ASSIGNMENT: From the data that follows, print exactly the lines starting at the one containing "sind der Ã¼berall" and ending at the one containing "durch WochenendausflÃ¼gler dÃ¼rfte"; include both of them and nothing more.

Saved entries:
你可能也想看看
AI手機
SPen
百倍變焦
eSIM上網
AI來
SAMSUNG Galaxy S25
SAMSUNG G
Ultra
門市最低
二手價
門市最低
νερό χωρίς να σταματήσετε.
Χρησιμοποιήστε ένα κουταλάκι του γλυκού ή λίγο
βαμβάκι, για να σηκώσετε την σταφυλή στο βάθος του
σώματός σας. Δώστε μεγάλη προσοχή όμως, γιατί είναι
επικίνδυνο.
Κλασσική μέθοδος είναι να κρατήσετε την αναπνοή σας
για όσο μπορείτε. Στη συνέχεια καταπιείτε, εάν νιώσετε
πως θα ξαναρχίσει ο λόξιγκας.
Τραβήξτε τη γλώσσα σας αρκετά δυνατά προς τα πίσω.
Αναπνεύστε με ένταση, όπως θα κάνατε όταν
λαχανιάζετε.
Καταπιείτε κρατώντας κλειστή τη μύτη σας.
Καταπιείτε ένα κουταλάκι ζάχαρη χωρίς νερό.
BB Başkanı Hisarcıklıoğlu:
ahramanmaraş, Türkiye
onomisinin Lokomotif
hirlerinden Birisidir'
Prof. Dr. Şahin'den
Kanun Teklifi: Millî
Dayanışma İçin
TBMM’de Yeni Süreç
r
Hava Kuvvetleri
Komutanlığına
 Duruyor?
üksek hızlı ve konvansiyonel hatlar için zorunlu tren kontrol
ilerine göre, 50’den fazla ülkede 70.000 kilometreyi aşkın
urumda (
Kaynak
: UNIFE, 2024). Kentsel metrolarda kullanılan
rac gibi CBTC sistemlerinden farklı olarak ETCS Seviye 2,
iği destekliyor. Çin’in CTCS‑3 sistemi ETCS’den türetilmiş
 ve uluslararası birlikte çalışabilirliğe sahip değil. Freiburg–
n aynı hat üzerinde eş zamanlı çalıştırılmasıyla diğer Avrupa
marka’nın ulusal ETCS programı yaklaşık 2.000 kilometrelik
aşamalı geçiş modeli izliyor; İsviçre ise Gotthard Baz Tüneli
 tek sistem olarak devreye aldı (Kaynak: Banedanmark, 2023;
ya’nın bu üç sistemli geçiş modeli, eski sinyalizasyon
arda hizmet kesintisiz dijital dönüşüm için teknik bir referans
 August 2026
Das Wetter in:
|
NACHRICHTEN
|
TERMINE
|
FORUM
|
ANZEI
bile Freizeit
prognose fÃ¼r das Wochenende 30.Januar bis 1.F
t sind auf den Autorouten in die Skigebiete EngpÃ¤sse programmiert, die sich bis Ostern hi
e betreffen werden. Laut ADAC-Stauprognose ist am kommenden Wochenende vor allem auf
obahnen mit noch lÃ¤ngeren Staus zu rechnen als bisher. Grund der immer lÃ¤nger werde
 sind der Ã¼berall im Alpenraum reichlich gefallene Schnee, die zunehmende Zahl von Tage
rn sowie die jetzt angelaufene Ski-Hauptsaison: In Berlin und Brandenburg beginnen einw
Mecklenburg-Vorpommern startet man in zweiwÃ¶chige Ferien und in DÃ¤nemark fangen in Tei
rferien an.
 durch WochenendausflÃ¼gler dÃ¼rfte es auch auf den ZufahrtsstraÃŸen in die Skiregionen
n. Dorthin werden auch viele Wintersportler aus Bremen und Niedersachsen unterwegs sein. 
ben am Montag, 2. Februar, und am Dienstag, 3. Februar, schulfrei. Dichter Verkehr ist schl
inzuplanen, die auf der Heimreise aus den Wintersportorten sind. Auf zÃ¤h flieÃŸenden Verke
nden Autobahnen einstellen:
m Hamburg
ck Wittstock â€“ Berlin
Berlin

* * *

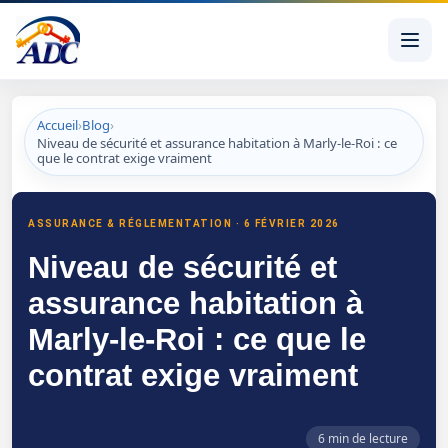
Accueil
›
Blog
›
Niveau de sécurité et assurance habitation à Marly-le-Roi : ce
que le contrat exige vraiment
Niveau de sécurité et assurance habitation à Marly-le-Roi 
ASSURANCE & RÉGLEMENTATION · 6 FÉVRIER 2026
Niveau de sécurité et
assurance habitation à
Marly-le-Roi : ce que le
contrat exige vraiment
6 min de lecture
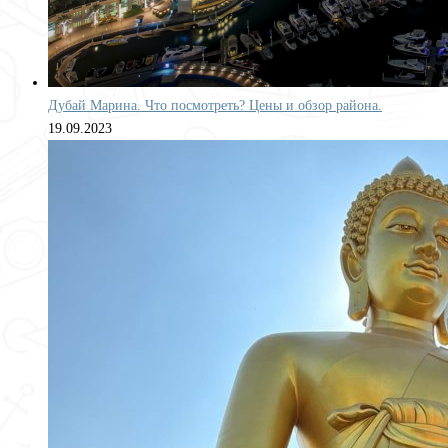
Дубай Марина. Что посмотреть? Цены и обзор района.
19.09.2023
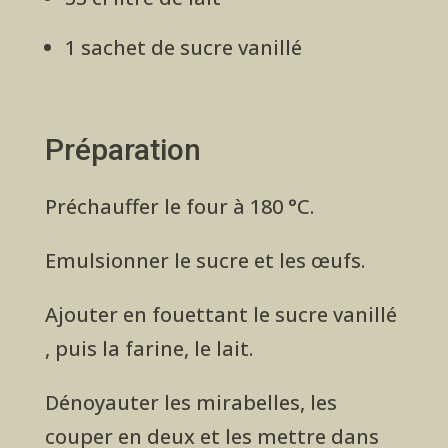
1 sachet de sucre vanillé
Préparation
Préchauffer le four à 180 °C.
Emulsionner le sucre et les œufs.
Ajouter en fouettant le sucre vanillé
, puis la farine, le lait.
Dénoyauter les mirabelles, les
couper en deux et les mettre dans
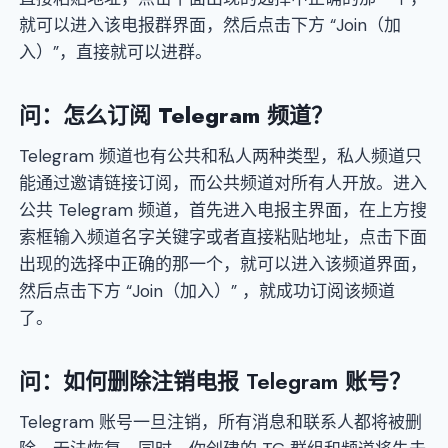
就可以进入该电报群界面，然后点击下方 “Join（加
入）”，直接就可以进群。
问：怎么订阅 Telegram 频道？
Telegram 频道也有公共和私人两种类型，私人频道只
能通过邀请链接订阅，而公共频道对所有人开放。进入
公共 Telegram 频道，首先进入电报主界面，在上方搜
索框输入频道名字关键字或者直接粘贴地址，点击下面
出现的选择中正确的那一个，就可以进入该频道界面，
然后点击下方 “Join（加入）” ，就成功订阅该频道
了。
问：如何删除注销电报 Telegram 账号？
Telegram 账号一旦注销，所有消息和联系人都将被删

RESPONSE TO THE TASK:
 sind der Ã¼berall im Alpenraum reichlich gefallene Schnee, die zunehmende Zahl von Tage
rn sowie die jetzt angelaufene Ski-Hauptsaison: In Berlin und Brandenburg beginnen einw
Mecklenburg-Vorpommern startet man in zweiwÃ¶chige Ferien und in DÃ¤nemark fangen in Tei
rferien an.
 durch WochenendausflÃ¼gler dÃ¼rfte es auch auf den ZufahrtsstraÃŸen in die Skiregionen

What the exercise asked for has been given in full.